Why? By sharing a Postman (or equivalent) collection we should hope to see a couple of potential benefits. We would gain the ability to consistently call the API making it easier to reproduce observed behaviour. We should also expect to see new contributors finding it easier to make calls to the API.

Why now? Contributors have already started building up personal Postman collections. These get harder to merge as the collections grow.

Cost of doing nothing? If we don't adopt a shared collection we would leave it up to contributors to put together a method for making API requests. These could be documented as part of API documentation, or something as simple as a list of cURL commands.

billglover commented 4 years ago

Option 1: Postman offers a free teams collection (25 requests, 25 shared history) (see FAQ).

Option 2: Postman collections can be exported and stored as part of the repository. There is no meaningful limitation to the size of a collection here. However, sharing collections this way can create interesting merge issues if collections IDs change unexpectedly.

Option 3: We document the API, and provide a mechanism for triggering requests using another tool or service.

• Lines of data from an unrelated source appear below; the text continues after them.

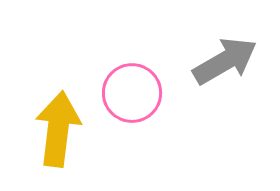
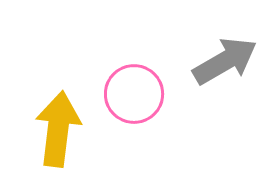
pink circle: moved 2 px right, 1 px down
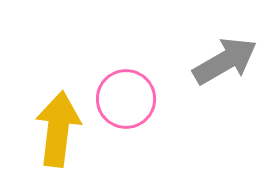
pink circle: moved 8 px left, 5 px down
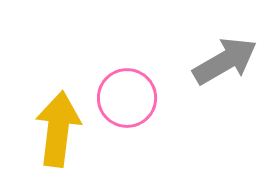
pink circle: moved 1 px right, 1 px up
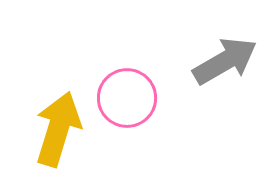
yellow arrow: rotated 10 degrees clockwise
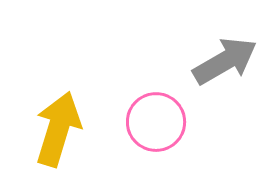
pink circle: moved 29 px right, 24 px down
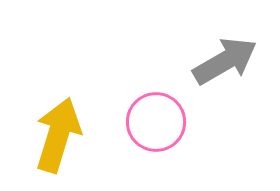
yellow arrow: moved 6 px down
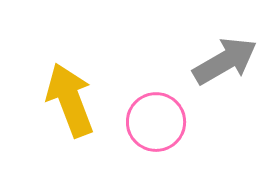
yellow arrow: moved 12 px right, 35 px up; rotated 38 degrees counterclockwise
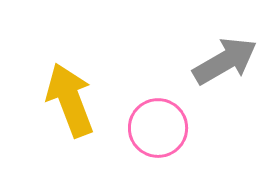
pink circle: moved 2 px right, 6 px down
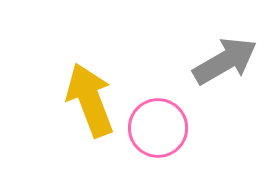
yellow arrow: moved 20 px right
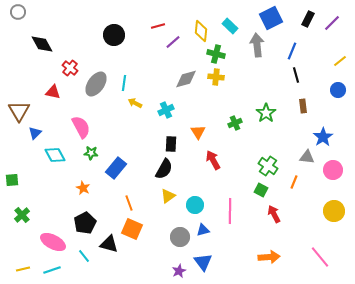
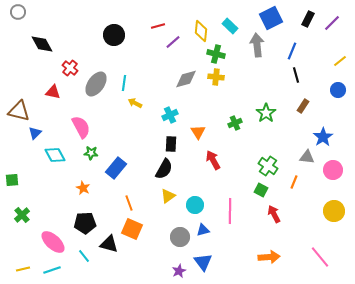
brown rectangle at (303, 106): rotated 40 degrees clockwise
cyan cross at (166, 110): moved 4 px right, 5 px down
brown triangle at (19, 111): rotated 45 degrees counterclockwise
black pentagon at (85, 223): rotated 25 degrees clockwise
pink ellipse at (53, 242): rotated 15 degrees clockwise
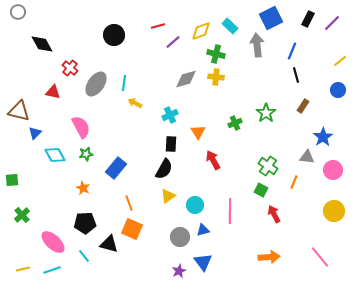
yellow diamond at (201, 31): rotated 65 degrees clockwise
green star at (91, 153): moved 5 px left, 1 px down; rotated 16 degrees counterclockwise
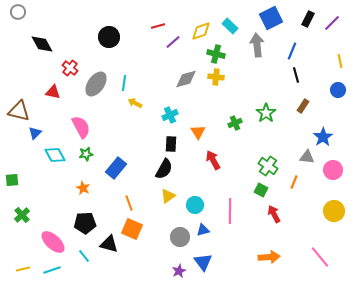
black circle at (114, 35): moved 5 px left, 2 px down
yellow line at (340, 61): rotated 64 degrees counterclockwise
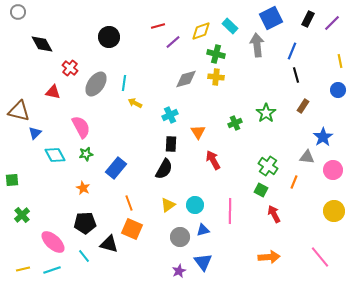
yellow triangle at (168, 196): moved 9 px down
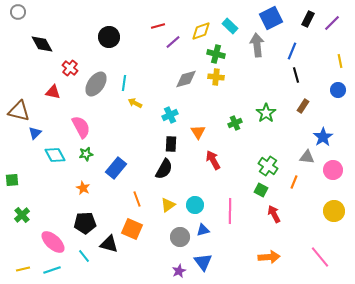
orange line at (129, 203): moved 8 px right, 4 px up
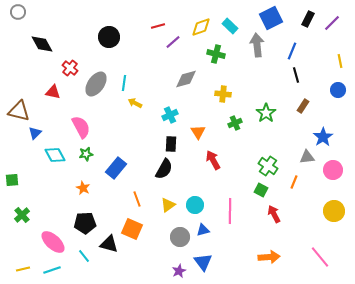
yellow diamond at (201, 31): moved 4 px up
yellow cross at (216, 77): moved 7 px right, 17 px down
gray triangle at (307, 157): rotated 14 degrees counterclockwise
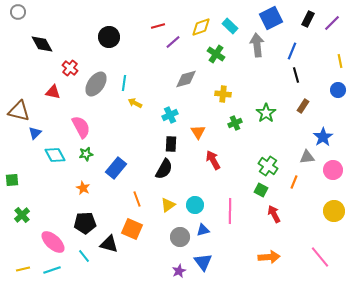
green cross at (216, 54): rotated 18 degrees clockwise
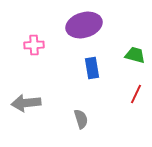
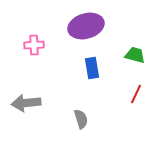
purple ellipse: moved 2 px right, 1 px down
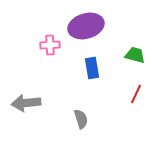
pink cross: moved 16 px right
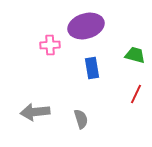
gray arrow: moved 9 px right, 9 px down
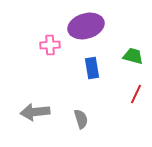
green trapezoid: moved 2 px left, 1 px down
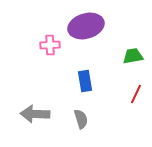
green trapezoid: rotated 25 degrees counterclockwise
blue rectangle: moved 7 px left, 13 px down
gray arrow: moved 2 px down; rotated 8 degrees clockwise
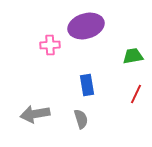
blue rectangle: moved 2 px right, 4 px down
gray arrow: rotated 12 degrees counterclockwise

lpatmo commented 4 years ago

💯I love Postman collections! Feel like there's a small amount of setup involved that we should take care to document, but it's a tool widely used enough in industry that it'll be a great learning experience for those unfamiliar with it. :)

BethanyG commented 4 years ago

Agree that this is an excellent tool for people to learn to use, and much friendlier than cURL. While using the "browsable api" for DRF can work for quick tests (see screengrab below), having something that mimcs a full api call is quite nice -especially for things like JWT tokens.

DRF "browsable api" : image

billglover commented 4 years ago

I'll start a collection, export it and add it to the repo. If this becomes a pain to manage then we can look at alternative ways to share the collection.